▶ **Problem to solve**
Exactly the lines from the top of the records below through the one containing "policyholder data to" must be set down, with no line added or dropped.

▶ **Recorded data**

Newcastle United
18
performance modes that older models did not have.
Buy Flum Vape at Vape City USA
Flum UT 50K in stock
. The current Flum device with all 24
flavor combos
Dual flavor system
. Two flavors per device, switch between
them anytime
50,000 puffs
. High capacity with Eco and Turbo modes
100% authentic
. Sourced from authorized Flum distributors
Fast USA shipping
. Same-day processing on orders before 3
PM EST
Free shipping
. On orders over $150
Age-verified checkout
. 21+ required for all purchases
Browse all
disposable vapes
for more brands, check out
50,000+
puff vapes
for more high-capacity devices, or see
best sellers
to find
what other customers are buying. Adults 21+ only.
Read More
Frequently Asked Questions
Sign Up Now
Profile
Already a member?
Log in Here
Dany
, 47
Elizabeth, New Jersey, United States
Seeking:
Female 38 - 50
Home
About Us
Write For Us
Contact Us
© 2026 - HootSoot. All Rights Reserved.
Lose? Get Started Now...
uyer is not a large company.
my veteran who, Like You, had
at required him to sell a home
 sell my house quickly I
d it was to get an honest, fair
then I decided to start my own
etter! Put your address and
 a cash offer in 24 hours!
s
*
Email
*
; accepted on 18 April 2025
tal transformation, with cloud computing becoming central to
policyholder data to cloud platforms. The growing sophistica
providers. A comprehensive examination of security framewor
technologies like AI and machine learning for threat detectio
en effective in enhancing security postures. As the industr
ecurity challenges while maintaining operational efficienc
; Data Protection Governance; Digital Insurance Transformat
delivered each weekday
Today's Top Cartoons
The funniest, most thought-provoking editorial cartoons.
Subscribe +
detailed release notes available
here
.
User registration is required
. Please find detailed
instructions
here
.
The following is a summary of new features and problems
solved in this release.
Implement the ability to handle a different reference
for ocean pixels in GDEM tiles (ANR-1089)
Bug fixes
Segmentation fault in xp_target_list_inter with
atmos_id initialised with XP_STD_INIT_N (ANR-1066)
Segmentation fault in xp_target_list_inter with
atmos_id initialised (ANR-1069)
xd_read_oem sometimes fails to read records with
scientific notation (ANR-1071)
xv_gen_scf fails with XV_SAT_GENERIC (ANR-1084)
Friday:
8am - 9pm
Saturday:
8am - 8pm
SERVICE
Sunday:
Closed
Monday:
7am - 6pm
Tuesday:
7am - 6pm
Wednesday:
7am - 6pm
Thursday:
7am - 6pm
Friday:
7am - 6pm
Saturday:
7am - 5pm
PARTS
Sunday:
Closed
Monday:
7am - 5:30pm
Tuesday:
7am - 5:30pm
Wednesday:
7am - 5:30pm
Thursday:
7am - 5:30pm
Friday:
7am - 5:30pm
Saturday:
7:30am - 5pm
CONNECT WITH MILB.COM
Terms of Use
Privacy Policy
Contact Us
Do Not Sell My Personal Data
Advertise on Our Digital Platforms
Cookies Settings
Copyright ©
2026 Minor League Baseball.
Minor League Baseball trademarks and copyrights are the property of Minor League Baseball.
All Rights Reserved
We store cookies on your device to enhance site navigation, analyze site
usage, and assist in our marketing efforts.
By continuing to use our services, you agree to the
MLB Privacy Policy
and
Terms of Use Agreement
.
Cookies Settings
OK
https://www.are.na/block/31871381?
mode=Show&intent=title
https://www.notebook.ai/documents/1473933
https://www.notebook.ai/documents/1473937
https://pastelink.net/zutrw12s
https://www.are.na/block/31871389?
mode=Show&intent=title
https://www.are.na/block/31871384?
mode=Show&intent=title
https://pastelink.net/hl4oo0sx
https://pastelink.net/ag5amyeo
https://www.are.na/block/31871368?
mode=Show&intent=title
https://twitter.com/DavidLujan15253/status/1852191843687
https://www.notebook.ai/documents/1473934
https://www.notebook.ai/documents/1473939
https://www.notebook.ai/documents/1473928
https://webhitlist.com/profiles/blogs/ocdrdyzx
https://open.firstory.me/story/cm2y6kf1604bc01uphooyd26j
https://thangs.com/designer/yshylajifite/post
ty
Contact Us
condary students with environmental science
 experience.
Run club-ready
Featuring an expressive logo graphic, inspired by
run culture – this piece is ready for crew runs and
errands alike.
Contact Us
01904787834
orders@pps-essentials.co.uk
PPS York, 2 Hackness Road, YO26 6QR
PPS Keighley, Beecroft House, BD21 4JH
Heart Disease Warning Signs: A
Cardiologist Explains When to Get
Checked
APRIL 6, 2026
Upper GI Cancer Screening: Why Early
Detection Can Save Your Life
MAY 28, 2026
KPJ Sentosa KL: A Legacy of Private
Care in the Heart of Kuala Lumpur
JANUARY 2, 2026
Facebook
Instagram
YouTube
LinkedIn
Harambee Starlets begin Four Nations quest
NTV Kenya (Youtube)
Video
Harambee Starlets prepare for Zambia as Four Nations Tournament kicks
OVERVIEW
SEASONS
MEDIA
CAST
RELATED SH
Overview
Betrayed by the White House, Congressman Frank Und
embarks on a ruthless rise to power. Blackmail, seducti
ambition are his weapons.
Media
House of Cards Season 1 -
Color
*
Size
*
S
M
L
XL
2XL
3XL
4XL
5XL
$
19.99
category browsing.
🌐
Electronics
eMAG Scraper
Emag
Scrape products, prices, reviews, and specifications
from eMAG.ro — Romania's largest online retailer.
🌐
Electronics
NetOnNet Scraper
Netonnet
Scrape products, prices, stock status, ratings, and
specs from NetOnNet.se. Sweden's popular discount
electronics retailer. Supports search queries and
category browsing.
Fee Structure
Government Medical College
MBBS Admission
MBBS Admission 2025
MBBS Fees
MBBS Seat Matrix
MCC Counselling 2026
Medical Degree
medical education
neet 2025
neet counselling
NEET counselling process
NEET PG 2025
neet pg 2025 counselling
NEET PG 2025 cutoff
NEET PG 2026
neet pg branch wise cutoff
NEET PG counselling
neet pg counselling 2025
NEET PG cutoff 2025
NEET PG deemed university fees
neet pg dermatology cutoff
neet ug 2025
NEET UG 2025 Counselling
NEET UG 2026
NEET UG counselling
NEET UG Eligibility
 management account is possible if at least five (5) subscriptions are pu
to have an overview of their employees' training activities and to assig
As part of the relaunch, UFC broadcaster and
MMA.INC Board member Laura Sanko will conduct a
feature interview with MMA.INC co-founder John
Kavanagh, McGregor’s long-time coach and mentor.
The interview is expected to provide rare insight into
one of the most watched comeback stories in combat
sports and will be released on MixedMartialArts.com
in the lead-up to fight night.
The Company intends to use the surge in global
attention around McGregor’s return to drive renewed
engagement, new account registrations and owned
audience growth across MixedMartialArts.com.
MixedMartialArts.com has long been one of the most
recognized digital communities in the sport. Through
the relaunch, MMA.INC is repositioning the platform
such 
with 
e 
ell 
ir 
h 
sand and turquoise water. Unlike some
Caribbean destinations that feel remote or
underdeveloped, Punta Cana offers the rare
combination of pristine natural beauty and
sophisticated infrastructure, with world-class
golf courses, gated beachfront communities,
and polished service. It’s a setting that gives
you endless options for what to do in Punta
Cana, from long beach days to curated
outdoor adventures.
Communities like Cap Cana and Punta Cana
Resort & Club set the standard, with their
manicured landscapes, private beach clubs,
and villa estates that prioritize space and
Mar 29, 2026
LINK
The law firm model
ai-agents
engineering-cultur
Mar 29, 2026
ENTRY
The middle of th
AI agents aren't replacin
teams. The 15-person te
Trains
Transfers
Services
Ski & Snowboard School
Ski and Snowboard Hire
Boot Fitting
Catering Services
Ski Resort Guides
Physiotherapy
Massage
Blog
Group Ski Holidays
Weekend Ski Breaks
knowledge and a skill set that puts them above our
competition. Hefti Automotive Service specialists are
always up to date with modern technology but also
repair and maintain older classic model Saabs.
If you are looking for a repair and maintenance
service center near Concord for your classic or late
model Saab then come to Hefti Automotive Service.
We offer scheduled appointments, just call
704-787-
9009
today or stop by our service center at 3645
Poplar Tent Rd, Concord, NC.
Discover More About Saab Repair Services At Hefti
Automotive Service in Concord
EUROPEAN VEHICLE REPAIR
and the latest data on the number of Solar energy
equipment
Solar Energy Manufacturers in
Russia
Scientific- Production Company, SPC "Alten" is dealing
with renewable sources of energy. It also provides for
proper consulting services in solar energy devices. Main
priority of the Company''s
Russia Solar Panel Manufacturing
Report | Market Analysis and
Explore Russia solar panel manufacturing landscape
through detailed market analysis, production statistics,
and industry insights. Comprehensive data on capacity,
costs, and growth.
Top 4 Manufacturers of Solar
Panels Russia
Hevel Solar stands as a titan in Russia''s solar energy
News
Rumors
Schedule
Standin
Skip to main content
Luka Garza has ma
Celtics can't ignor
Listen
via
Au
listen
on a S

▶ **Task response**
Newcastle United
18
performance modes that older models did not have.
Buy Flum Vape at Vape City USA
Flum UT 50K in stock
. The current Flum device with all 24
flavor combos
Dual flavor system
. Two flavors per device, switch between
them anytime
50,000 puffs
. High capacity with Eco and Turbo modes
100% authentic
. Sourced from authorized Flum distributors
Fast USA shipping
. Same-day processing on orders before 3
PM EST
Free shipping
. On orders over $150
Age-verified checkout
. 21+ required for all purchases
Browse all
disposable vapes
for more brands, check out
50,000+
puff vapes
for more high-capacity devices, or see
best sellers
to find
what other customers are buying. Adults 21+ only.
Read More
Frequently Asked Questions
Sign Up Now
Profile
Already a member?
Log in Here
Dany
, 47
Elizabeth, New Jersey, United States
Seeking:
Female 38 - 50
Home
About Us
Write For Us
Contact Us
© 2026 - HootSoot. All Rights Reserved.
Lose? Get Started Now...
uyer is not a large company.
my veteran who, Like You, had
at required him to sell a home
 sell my house quickly I
d it was to get an honest, fair
then I decided to start my own
etter! Put your address and
 a cash offer in 24 hours!
s
*
Email
*
; accepted on 18 April 2025
tal transformation, with cloud computing becoming central to
policyholder data to cloud platforms. The growing sophistica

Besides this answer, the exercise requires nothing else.